O Say Can You See Food

So I was intrigued on a recent trip to my local mega thrifty acred grocery store at the over abundance of food (well, sugar laden desserts really) with patriotic themes. Now, I am no stranger to the Red White and Blue flag Jell-O, as I own my own mold and make it nearly every July 4tth. I think my reputation for boiling water and stirring is firmly established. I was, however, surprised to see that we can now make our summertime s'mores with colored star marshmallows. And, if you are not so inclined to boil water or roast on an open flame, you can purchase an eagle made up entirely of cupcakes. The confluence for our love of country and dessert may be why we are the biggest, I mean most powerful nation on earth. God Bless America.



Star Spangled Girl, a 1971 romantic comedy, based on a Neil Simon play, starring none other than America's sweetheart, Sandy Duncan. Set in radical 1960s San Francisco, Duncan plays Amy, a country rube all-American girl Olympic swimming champion, who arrives to train for a big meet and stumbles into the lives of two near do well underground newspaper men, Andy and Norman. Norman immediately falls for Amy, because of her smell and hilarity ensues. However, Amy doesn't love Norman. She loves Andy, because of his scent. He doesn't return her affections until she leaves to go back home and he realizes that her odor has permeated his life and apartment. The opening credits song is "Girl" by Monkee Davy Jones (which was also featured in a Brady Bunch episode to boost publicity for the song and film). Funny, no one ever smelled Oscar for this red, white and blue classic.
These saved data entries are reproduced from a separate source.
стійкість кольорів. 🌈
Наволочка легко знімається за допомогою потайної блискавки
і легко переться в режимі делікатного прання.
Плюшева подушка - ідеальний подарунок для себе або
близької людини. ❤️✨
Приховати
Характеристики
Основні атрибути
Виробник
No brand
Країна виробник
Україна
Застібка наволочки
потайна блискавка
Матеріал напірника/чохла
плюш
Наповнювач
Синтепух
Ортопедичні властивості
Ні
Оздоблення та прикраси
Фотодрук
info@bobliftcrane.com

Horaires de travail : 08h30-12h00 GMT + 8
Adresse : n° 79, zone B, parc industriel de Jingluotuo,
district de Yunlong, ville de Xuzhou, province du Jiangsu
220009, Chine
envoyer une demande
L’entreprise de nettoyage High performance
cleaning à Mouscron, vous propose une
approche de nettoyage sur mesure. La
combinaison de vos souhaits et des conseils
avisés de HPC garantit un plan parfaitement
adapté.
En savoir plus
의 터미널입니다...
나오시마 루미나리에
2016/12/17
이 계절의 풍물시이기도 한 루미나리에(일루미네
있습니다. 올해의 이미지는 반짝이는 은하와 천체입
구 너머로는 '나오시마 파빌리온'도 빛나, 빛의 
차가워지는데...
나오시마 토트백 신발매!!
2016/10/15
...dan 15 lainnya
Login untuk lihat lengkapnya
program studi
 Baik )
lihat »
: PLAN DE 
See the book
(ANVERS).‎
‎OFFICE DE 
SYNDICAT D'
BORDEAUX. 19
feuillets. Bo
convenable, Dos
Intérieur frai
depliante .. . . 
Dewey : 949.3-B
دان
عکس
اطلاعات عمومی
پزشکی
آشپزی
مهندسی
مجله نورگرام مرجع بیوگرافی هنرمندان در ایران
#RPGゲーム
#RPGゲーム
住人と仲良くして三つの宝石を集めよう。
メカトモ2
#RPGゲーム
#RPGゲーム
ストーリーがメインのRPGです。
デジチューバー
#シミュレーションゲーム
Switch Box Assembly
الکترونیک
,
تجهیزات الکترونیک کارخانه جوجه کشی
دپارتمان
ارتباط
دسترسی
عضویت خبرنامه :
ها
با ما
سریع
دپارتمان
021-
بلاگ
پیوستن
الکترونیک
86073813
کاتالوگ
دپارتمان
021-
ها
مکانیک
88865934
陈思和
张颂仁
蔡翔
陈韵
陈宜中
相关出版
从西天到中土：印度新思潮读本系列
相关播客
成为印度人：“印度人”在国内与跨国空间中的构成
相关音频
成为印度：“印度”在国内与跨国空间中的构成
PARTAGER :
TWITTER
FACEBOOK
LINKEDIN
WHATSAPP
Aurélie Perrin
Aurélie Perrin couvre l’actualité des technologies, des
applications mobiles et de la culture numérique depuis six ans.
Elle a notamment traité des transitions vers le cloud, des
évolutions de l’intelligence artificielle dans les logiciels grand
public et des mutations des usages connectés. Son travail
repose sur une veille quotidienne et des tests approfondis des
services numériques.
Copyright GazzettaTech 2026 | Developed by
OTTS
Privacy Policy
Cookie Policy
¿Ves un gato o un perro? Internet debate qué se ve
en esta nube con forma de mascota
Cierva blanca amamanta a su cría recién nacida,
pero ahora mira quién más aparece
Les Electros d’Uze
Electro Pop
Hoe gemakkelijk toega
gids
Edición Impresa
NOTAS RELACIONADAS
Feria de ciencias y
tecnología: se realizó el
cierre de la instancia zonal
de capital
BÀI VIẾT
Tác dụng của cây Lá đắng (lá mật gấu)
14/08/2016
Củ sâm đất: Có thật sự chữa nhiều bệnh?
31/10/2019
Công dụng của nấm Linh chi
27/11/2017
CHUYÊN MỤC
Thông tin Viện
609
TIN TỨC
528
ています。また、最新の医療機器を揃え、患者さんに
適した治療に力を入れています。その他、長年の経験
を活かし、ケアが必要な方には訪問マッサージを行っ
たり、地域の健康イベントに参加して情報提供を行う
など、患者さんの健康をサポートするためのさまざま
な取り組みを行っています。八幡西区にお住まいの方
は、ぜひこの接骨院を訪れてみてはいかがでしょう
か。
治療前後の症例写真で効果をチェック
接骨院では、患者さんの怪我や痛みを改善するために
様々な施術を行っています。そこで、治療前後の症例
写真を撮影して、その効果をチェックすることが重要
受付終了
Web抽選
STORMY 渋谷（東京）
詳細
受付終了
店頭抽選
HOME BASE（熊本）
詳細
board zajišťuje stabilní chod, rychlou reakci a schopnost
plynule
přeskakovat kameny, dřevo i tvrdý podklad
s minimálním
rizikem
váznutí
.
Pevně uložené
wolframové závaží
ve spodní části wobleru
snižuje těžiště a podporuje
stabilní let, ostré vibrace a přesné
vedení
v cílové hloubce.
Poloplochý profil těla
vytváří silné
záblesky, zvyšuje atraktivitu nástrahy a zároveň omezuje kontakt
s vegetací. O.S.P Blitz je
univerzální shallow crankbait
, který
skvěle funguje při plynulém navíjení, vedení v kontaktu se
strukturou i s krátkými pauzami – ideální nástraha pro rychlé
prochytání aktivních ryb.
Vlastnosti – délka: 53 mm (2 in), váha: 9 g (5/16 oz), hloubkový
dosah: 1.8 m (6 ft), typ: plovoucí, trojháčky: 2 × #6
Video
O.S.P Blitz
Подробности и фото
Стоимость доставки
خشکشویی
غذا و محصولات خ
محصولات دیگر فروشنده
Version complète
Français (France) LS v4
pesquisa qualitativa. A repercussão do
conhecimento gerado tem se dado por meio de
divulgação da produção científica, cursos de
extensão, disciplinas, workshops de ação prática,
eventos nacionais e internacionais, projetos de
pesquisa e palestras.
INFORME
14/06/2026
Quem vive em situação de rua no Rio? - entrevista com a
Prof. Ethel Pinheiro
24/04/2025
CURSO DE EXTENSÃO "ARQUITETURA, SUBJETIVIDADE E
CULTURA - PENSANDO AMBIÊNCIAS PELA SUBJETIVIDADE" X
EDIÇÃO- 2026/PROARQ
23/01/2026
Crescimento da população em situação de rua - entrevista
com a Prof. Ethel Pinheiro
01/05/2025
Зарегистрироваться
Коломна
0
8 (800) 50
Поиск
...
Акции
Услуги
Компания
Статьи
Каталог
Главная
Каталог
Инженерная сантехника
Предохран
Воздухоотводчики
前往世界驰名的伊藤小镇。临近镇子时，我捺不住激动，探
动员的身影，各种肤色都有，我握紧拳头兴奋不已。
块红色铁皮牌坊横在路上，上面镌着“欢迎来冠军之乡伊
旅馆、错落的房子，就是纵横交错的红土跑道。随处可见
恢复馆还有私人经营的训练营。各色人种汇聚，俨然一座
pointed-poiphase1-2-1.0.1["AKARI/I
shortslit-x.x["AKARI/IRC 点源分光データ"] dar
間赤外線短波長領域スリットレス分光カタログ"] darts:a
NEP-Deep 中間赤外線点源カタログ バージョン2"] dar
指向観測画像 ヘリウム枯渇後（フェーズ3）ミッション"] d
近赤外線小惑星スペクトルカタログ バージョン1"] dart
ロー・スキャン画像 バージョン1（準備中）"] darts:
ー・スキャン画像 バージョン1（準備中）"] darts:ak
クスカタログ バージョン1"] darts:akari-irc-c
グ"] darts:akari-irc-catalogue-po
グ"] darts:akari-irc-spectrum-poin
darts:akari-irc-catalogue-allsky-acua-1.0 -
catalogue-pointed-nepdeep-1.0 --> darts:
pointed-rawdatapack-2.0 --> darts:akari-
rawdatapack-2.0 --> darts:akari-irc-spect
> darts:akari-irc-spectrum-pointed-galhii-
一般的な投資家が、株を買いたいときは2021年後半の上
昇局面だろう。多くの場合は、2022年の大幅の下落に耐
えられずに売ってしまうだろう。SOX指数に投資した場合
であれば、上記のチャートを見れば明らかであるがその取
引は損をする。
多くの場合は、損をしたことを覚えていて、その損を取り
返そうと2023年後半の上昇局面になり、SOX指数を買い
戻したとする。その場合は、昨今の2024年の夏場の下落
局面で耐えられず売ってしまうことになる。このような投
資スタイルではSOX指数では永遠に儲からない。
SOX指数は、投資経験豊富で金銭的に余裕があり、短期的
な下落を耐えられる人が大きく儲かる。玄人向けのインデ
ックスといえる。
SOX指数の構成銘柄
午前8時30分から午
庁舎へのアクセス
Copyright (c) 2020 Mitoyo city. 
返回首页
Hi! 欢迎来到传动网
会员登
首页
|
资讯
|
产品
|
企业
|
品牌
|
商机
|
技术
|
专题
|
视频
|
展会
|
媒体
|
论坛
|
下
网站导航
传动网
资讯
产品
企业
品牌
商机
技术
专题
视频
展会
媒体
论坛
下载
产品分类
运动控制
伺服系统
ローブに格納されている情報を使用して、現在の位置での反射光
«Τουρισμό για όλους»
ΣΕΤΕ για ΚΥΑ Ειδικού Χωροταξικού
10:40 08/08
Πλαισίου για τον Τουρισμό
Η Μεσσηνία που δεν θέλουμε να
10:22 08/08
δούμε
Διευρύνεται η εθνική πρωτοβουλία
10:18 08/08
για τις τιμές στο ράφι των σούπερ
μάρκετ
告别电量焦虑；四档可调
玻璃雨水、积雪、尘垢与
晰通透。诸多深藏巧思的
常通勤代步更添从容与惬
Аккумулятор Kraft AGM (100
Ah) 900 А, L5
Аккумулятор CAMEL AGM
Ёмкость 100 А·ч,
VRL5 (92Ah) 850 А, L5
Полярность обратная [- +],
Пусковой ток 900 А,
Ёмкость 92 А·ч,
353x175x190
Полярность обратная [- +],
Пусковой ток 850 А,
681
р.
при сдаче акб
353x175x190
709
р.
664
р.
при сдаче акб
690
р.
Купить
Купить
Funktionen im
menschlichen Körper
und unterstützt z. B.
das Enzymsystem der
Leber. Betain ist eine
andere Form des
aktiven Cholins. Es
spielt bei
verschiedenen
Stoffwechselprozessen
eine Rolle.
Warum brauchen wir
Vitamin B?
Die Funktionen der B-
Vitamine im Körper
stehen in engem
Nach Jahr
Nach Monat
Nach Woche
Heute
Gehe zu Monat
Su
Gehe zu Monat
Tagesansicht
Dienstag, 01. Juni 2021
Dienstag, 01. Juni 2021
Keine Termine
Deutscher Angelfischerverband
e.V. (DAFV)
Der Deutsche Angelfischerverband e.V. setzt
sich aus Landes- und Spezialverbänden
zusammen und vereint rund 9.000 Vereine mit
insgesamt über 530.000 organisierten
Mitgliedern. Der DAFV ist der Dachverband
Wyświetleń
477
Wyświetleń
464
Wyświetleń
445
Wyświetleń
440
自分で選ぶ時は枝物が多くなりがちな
The Recipe: ( for flag Jell-O)

1 qt (4 cups) boiling water
2 pkg (4 serving size each) or 1 pkg (8 serving size) berry blue gelatin
2 pkg or 1 pkg any red gelatin
3 cups ice cold water
1 pkg (4 serving size) lemon gelatin
1 tub (8 oz) Cool Whip, thawed
Blueberries and tiny marshmallows for garnish, if desired

Special Equipment: Jell-O Flag Mold (may need to travel to LeRoy, NY)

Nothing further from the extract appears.